In practice, the business consists largely of cases concerning civil or mechanical engineering works and building and other construction work, claims by and against specialised professionals, such as engineers, architects, surveyors and accountants, claims by and against local authorities relating to their statutory duties concerning the development of land or the construction of buildings, and proceedings between landlords and tenants in respect of breaches of repairing covenants.

Not all the work relates to bricks and mortar. Some of it consists of cases relating to the quality of goods sold or hired, claims in respect of work done, materials supplied or services rendered, and the examination of accounts, especially where they are complicated. But one common factor in all this is that complex questions of fact, often of a scientific or highly technical nature, usually have to be determined. The sums involved are often substantial — many cases running into hundreds of thousands of pounds and some into millions of pounds.

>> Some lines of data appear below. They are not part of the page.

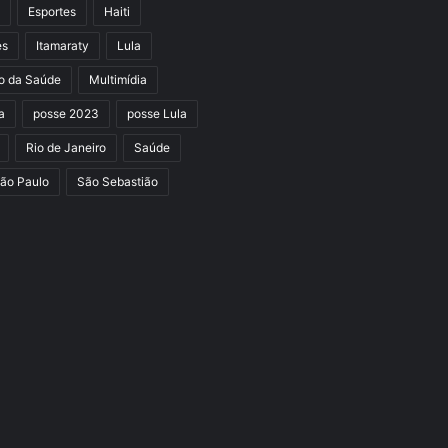
Esportes
Haiti
es
Itamaraty
Lula
io da Saúde
Multimídia
a
posse 2023
posse Lula
Rio de Janeiro
Saúde
ão Paulo
São Sebastião
e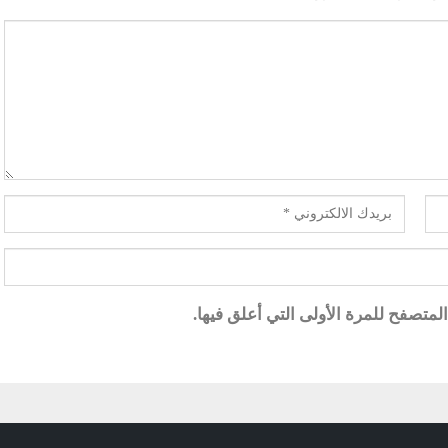
متصفح للمرة الأولى التي أعلق فيها.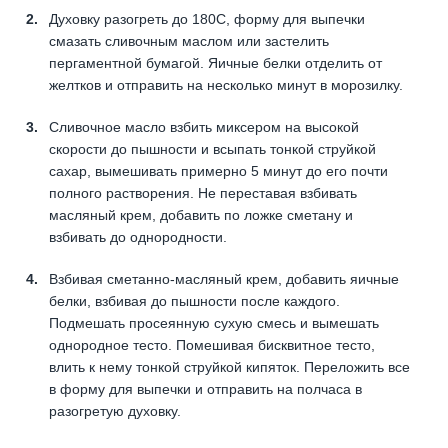
Духовку разогреть до 180С, форму для выпечки
смазать сливочным маслом или застелить
пергаментной бумагой. Яичные белки отделить от
желтков и отправить на несколько минут в морозилку.
Сливочное масло взбить миксером на высокой
скорости до пышности и всыпать тонкой струйкой
сахар, вымешивать примерно 5 минут до его почти
полного растворения. Не переставая взбивать
масляный крем, добавить по ложке сметану и
взбивать до однородности.
Взбивая сметанно-масляный крем, добавить яичные
белки, взбивая до пышности после каждого.
Подмешать просеянную сухую смесь и вымешать
однородное тесто. Помешивая бисквитное тесто,
влить к нему тонкой струйкой кипяток. Переложить все
в форму для выпечки и отправить на полчаса в
разогретую духовку.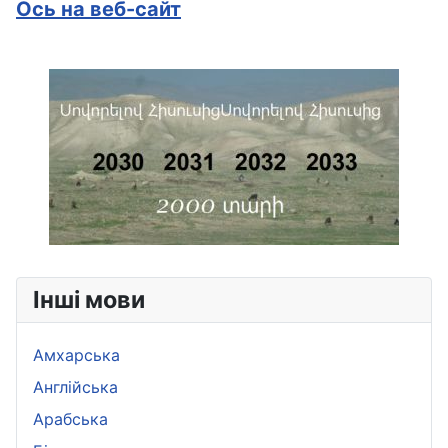
Ось на веб-сайт
Інші мови
Амхарська
Aнглійська
Арабська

For many years, until last year, there were three official referees, all in London, though on occasions they try cases outside London. But since 1971, under the power given to the Lord Chancellor under the Courts Act, he has nominated additional circuit judges outside London to deal with official referees' business. These additional official referees do not deal continuously with this kind of work and do not get the additional salary paid to those based at the Royal Courts of Justice engaged in it full time. I take on board the need to have judges who are experienced in the technical work that they are bound to try.

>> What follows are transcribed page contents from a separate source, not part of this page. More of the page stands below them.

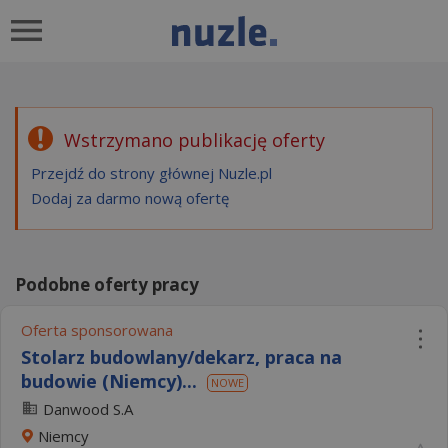
Wstrzymano publikację oferty
Przejdź do strony głównej Nuzle.pl
Dodaj za darmo nową ofertę
Podobne oferty pracy
Oferta sponsorowana
Stolarz budowlany/dekarz, praca na
budowie (Niemcy)...
NOWE
Danwood S.A
Niemcy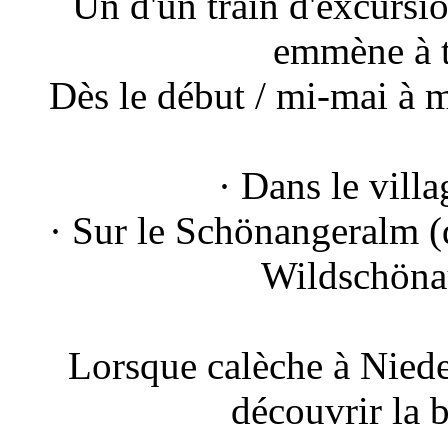
Un d'un train d'excursio
emmène à t
Dès le début / mi-mai à 
· Dans le vil
· Sur le Schönangeralm (
Wildschönau,
Lorsque calèche à Nied
découvrir la b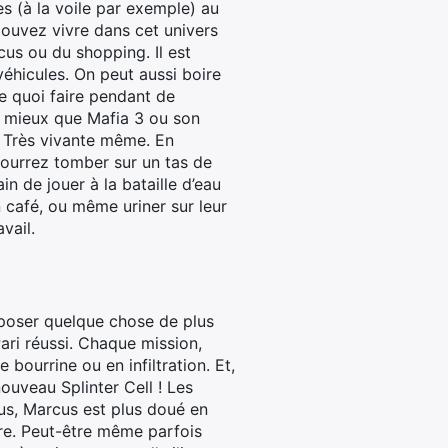
s (à la voile par exemple) au
pouvez vivre dans cet univers
us ou du shopping. Il est
véhicules. On peut aussi boire
de quoi faire pendant de
en mieux que Mafia 3 ou son
e. Très vivante même. En
pourrez tomber sur un tas de
n de jouer à la bataille d’eau
un café, ou même uriner sur leur
vail.
poser quelque chose de plus
Pari réussi. Chaque mission,
bourrine ou en infiltration. Et,
ouveau Splinter Cell ! Les
lus, Marcus est plus doué en
ire. Peut-être même parfois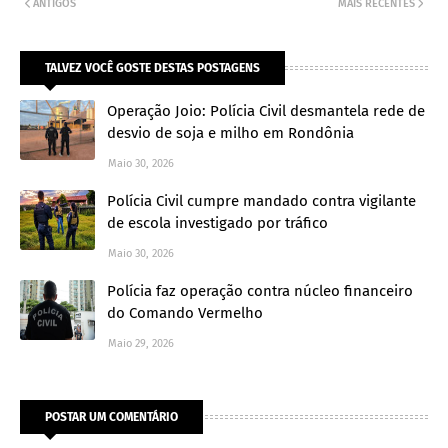
ANTIGOS
MAIS RECENTES
TALVEZ VOCÊ GOSTE DESTAS POSTAGENS
Operação Joio: Polícia Civil desmantela rede de
desvio de soja e milho em Rondônia
Maio 30, 2026
Polícia Civil cumpre mandado contra vigilante
de escola investigado por tráfico
Maio 30, 2026
Polícia faz operação contra núcleo financeiro
do Comando Vermelho
Maio 29, 2026
POSTAR UM COMENTÁRIO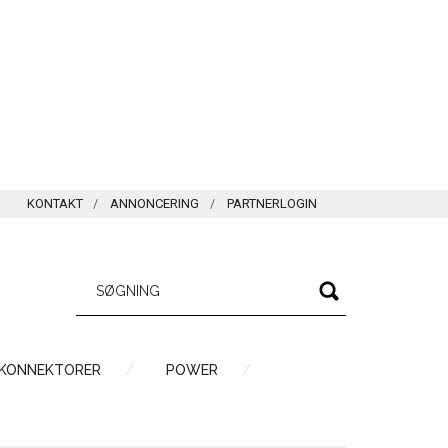
KONTAKT
ANNONCERING
PARTNERLOGIN
 KONNEKTORER
POWER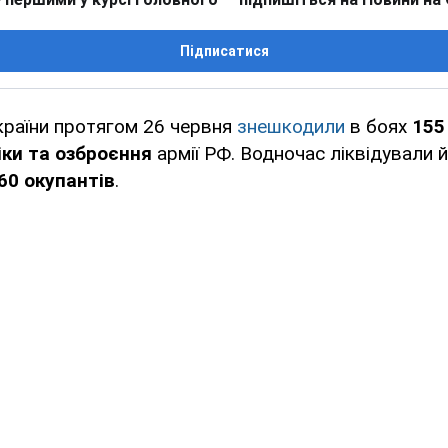
Підписатися
країни протягом 26 червня
знешкодили
в боях
155
іки та озброєння
армії РФ. Водночас ліквідували 
60 окупантів
.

The volume of the work of official referees has increased substantially in recent years. Some figures, in addition to those already given to the House, will illustrate this. In 1973 there were 588 new cases in their lists in London. At the end of that year outstanding were 586. By 1983, the figure for new cases had risen to 989 and the outstanding cases figure was 1,537. According to the estimates of the parties, that represents about 6,000 judge-days of work. But it has to be remembered that a substantial majority of these cases are settled before they come to trial. Nevertheless, in view of this rising work load, the Lord Chancellor appointed a fourth official referee last year, and he has now authorised an increase in the establishment to six, though that figure will be reviewed when the next retirement of an official referee occurs. The Lord Chancellor is also reviewing the adequacy of the arrangements for dealing with official referees' business outside London.

Court and other accommodation is a problem. The fourth official referee is inadequately accommodated as it is, and more, of course, will be needed for the increased establishment. This is a matter that is being urgently looked into. But if we are to talk of putting a gallon into a pint pot, unfortunately the same applies when we come to find accommodation within the Royal Courts of Justice.

My hon. Friend asked about the status of the official referees. The Lord Chancellor is aware of suggestions that have been made from time to time that the official referees should be given the status of High Court judges, but he has at present no plans for altering the existing situation which, apart from the relatively small adjustment made by the Courts Act, has continued for 100 years. As regards salary, as I have indicated, the official referees have a small salary lead over other circuit judges; the size of that lead is at present under review by the Top Salaries Review Body as part of the general review of judicial relativities.

I end by paying tribute to all official referees for the huge amount of work that they do. If, for example, in their lists—even triple banked—all three cases are settled, they do not have a day off. They are usually sent cases from the High Court to try. I am sure that all of us in the House will wish to thank them for and congratulate them on the very important part that they play.

Question put and agreed to.

Adjourned accordingly at two minutes to Three o'clock.